_PROBLEM STATEMENT_: The answer must be every line below that holds the word "Scotland".

_MATERIAL PROVIDED_:
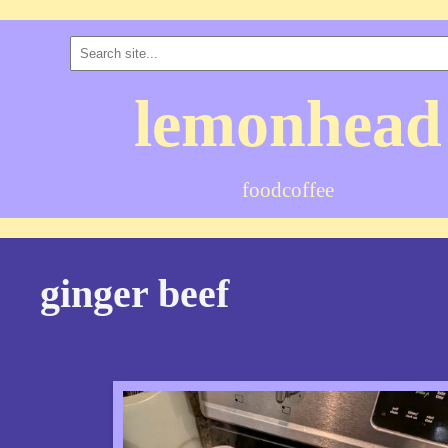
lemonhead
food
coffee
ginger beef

---

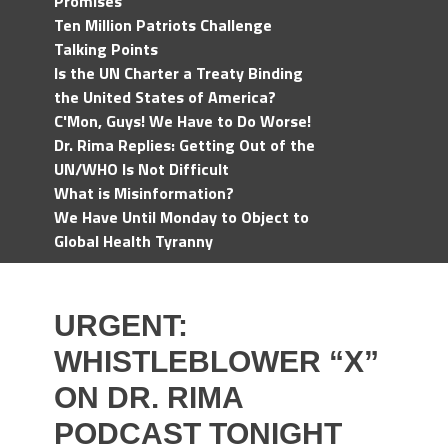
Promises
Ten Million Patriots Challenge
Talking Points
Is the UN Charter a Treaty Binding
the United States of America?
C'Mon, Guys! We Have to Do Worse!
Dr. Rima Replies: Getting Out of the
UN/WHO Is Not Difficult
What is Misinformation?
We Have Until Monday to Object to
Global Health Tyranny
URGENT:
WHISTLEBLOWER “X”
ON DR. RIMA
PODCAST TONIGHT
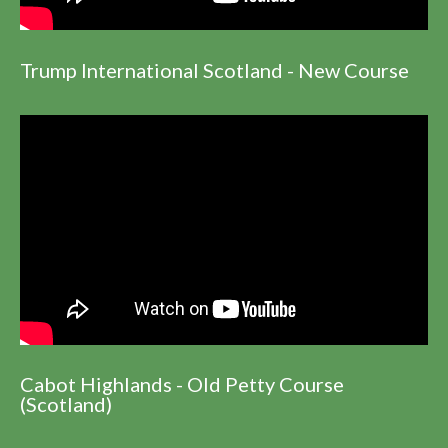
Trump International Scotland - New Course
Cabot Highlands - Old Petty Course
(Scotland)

_ANSWER AREA_:
Trump International Scotland - New Course
(Scotland)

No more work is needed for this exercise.